The Legend of Zelda : Spirit Tracks, le test sur Nintendo DS

Notre bon vieux Link (24 ans – dans notre monde – déjà !) est de retour pour de nouvelles aventures sur Nintendo DS ! Après un premier épisode aux forts accents marins (The Legend of Zelda : Phantom Hourglass), notre héros s’engage sur la voie des chemins de fer. Eh oui, aujourd’hui est un grand jour : Link va se voir remettre son diplôme de conducteur de train !

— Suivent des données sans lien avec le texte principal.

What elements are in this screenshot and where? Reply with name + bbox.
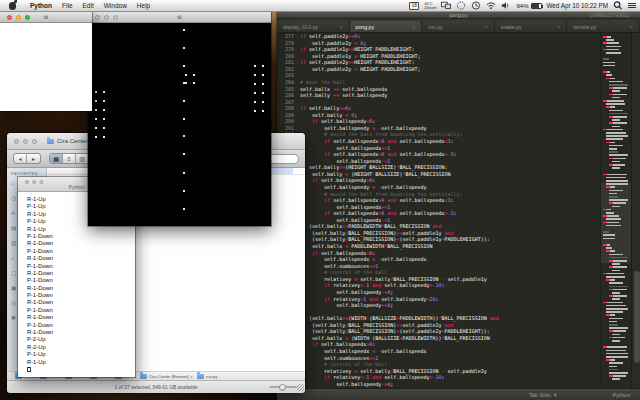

Rendez-vous au château donc, pour recevoir le précieux papier des mains propres de la princesse du royaume. Et forcément, tout ne va pas se passer comme prévu. Link est reçu par un premier ministre froid et agressif. Pendant la cérémonie, la princesse Zelda vous glisse discrètement un petit mot, vous demandant de la rejoindre dans ses quartiers privés… Il se passe quelque chose, c’est certain ! Rapidement, tout s’emballe : le responsable du gouvernement n’est autre qu’un personnage diabolique, qui tente de libérer le Roi Démon, maintenu en captivité dans la Tour des Dieux depuis des millénaires… Des Dieux qui avaient alors sacrifié, après une lutte acharnée, leurs derniers pouvoirs, afin de sceller définitivement la tour. Dans la pagaille, la princesse Zelda est capturée par ses ennemis : son corps si spécial va servir de réceptacle au Roi Démon. Mais que fait la police ? Rien justement et, une fois encore, Link est le dernier espoir du royaume. Et cela ne va pas être du gâteau : les voies ferrées disparaissent elles aussi ! Dans l’ensemble, le ton général prend un peu le contre-pied de la série, avec des dialogues et des situations un peu plus dynamiques et un humour plus marqué, avec même un soupçon d’autodérision. On ne s’en plaindra pas ! Pour la situer, l’histoire de The Legend of Zelda : Spirit Tracks prend place plusieurs décennies après celle de The Legend of Zelda : Phantom Hourglass.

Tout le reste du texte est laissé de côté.